◆ INFORMATION SHOWN
□ □ □ □ □ □ □

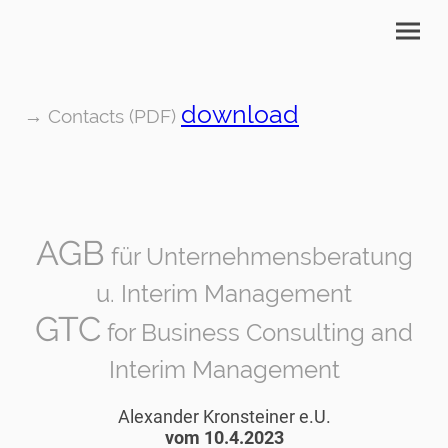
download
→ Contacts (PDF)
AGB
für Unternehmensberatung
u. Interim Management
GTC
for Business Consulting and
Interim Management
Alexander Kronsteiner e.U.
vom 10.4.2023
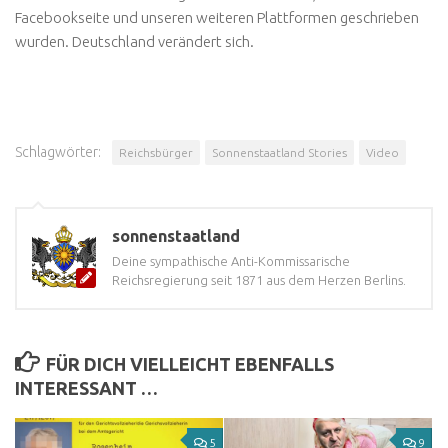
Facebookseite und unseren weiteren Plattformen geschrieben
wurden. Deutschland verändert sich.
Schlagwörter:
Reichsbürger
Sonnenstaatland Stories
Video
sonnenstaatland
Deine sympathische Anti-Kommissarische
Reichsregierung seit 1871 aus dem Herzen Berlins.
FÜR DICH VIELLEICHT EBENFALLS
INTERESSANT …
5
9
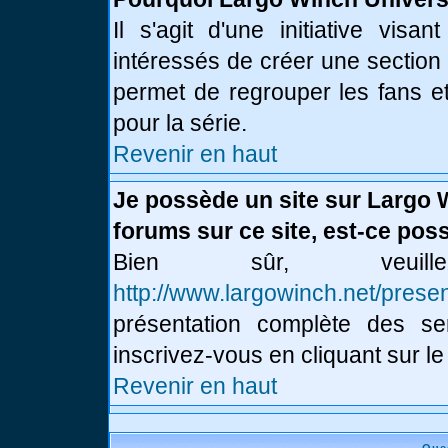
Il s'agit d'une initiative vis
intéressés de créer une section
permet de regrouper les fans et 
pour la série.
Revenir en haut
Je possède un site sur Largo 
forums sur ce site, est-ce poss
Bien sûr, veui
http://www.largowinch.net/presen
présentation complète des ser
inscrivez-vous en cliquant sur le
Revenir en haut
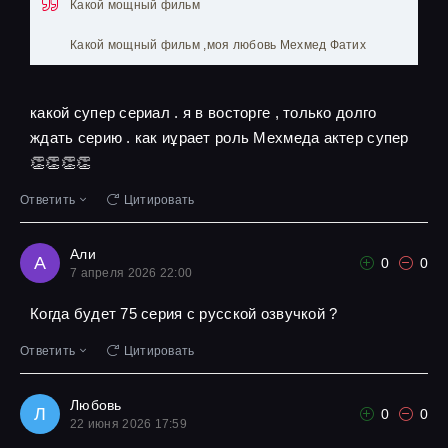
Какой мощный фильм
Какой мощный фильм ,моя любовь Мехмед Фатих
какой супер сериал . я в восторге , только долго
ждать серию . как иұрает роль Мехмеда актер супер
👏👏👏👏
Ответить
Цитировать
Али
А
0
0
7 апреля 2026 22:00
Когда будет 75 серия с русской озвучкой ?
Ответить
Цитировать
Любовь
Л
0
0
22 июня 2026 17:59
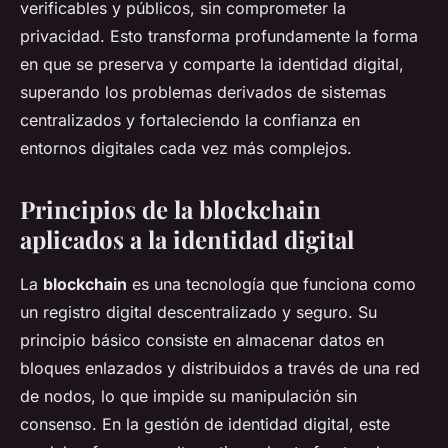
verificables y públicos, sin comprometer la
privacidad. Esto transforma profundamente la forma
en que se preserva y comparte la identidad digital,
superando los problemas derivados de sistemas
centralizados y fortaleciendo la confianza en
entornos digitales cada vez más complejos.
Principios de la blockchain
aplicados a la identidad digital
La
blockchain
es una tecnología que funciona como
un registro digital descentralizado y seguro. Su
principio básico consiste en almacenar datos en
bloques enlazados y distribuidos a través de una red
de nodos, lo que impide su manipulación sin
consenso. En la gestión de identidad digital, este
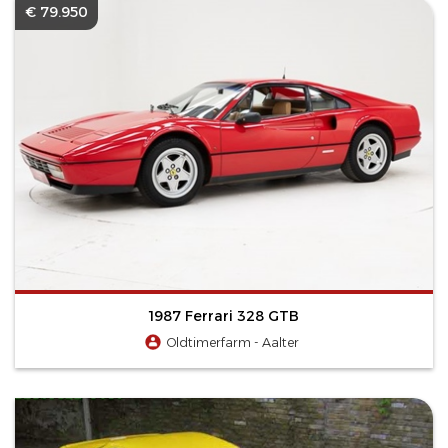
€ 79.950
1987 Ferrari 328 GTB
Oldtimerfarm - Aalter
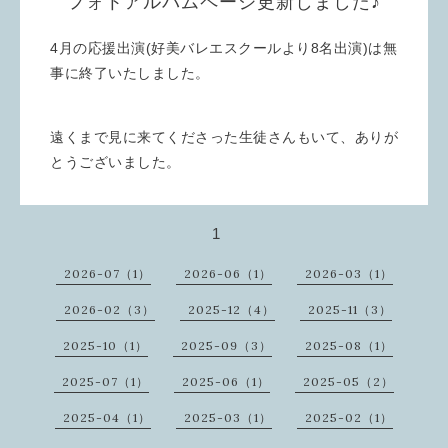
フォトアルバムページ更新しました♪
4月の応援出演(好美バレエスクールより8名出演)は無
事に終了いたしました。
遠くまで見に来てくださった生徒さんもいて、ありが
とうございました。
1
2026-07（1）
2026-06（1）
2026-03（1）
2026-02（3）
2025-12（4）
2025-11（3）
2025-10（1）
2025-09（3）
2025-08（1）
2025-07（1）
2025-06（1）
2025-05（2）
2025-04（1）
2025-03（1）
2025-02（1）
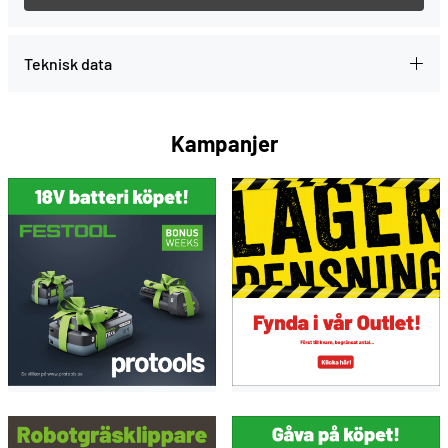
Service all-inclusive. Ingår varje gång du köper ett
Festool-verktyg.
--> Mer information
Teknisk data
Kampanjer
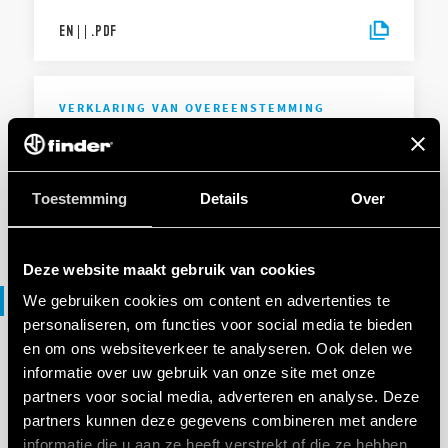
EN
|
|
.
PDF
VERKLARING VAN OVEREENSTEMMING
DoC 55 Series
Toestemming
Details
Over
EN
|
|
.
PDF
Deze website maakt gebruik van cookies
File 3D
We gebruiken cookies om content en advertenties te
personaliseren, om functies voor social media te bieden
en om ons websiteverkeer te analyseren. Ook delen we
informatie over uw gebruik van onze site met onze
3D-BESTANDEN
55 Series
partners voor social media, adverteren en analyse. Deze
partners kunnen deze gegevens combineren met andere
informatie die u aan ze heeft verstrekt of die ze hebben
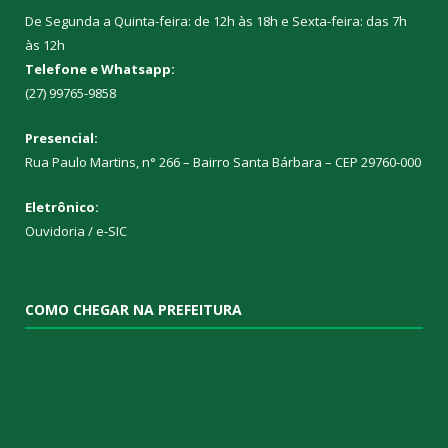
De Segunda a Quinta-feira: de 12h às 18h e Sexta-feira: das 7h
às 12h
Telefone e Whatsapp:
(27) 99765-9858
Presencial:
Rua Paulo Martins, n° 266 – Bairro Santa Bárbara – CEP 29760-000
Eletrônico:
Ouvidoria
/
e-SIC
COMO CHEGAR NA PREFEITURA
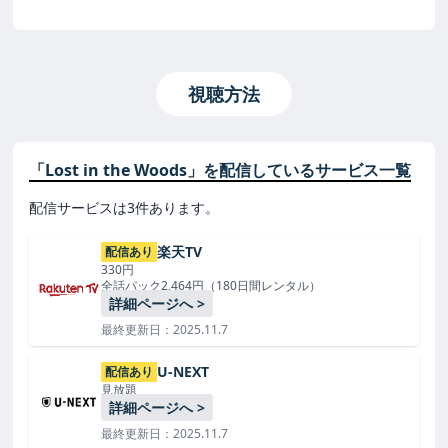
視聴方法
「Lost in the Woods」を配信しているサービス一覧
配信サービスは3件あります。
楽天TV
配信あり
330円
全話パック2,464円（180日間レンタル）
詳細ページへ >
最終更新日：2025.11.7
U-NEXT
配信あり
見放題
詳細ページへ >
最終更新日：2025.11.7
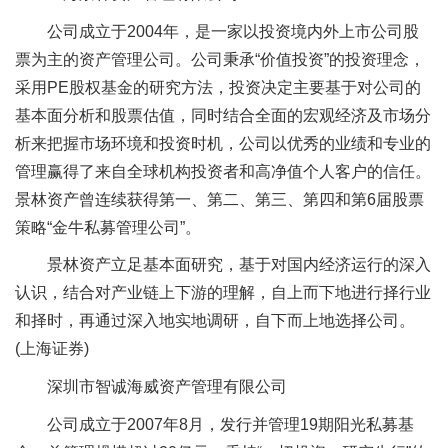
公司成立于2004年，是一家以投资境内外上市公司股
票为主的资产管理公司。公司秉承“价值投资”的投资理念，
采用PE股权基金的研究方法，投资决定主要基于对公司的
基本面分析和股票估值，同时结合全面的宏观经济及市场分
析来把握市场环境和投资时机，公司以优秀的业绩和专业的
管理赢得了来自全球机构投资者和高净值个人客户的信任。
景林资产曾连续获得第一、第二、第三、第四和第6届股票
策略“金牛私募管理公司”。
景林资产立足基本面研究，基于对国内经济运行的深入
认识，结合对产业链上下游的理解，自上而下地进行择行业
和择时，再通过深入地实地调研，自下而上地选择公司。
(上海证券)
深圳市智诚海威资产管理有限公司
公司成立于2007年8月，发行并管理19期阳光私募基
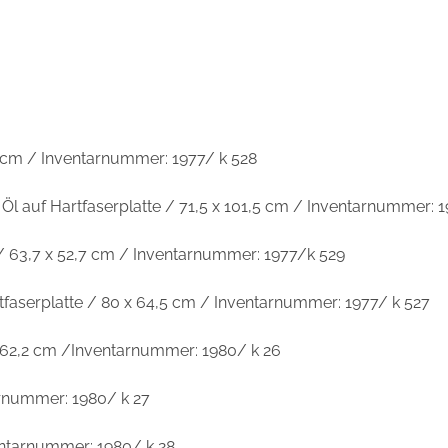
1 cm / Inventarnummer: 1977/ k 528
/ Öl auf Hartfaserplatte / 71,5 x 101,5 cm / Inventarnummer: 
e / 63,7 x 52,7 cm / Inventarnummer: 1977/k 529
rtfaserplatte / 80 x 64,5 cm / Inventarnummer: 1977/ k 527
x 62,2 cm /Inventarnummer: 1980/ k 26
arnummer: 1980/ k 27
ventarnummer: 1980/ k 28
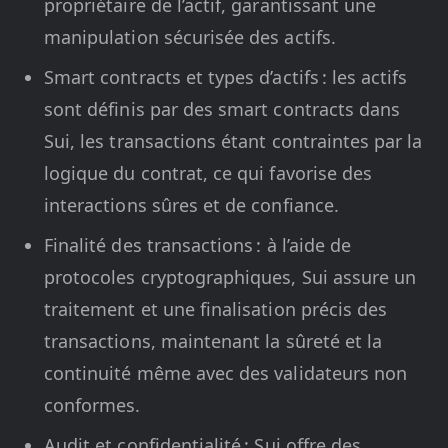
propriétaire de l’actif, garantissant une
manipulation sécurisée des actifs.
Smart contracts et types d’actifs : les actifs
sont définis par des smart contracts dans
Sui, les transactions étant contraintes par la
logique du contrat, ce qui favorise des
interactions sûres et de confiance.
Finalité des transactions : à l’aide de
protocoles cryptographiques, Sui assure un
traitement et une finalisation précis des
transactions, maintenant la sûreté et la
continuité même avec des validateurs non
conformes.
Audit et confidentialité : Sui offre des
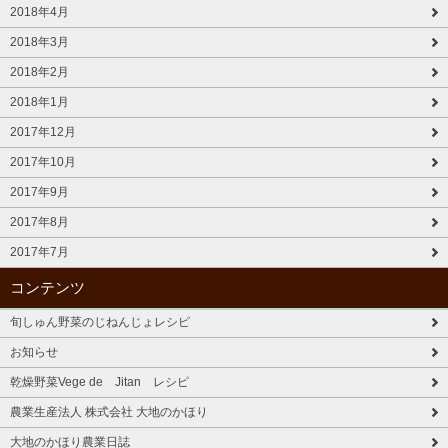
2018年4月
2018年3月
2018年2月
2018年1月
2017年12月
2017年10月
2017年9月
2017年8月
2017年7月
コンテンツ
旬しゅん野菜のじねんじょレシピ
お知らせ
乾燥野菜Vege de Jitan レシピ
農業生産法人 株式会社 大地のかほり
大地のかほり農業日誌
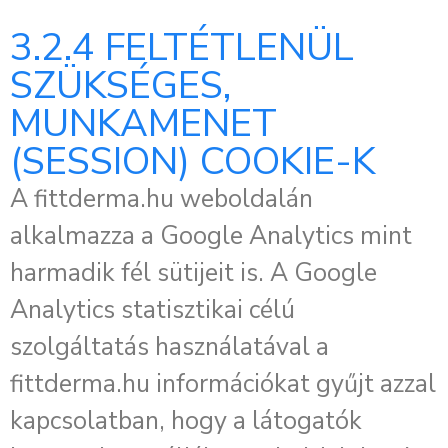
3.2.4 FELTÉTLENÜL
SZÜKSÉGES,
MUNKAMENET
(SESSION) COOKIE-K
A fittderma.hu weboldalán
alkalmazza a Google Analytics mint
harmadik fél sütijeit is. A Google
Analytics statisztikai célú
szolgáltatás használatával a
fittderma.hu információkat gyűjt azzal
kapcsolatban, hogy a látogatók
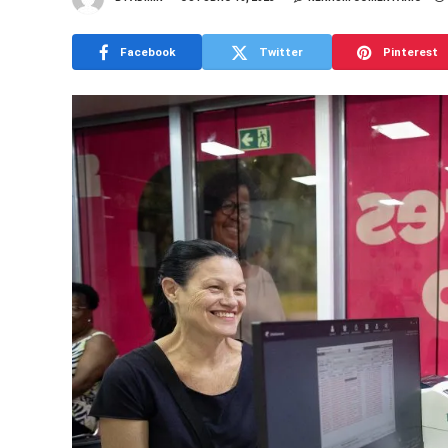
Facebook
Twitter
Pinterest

□ □ □ □ □ □ □

◆ TRY IT
Find each line in the data above with the word "Google", then copy it.

◆ ANSWER FOR THE TASK
alkalmazza a Google Analytics mint
harmadik fél sütijeit is. A Google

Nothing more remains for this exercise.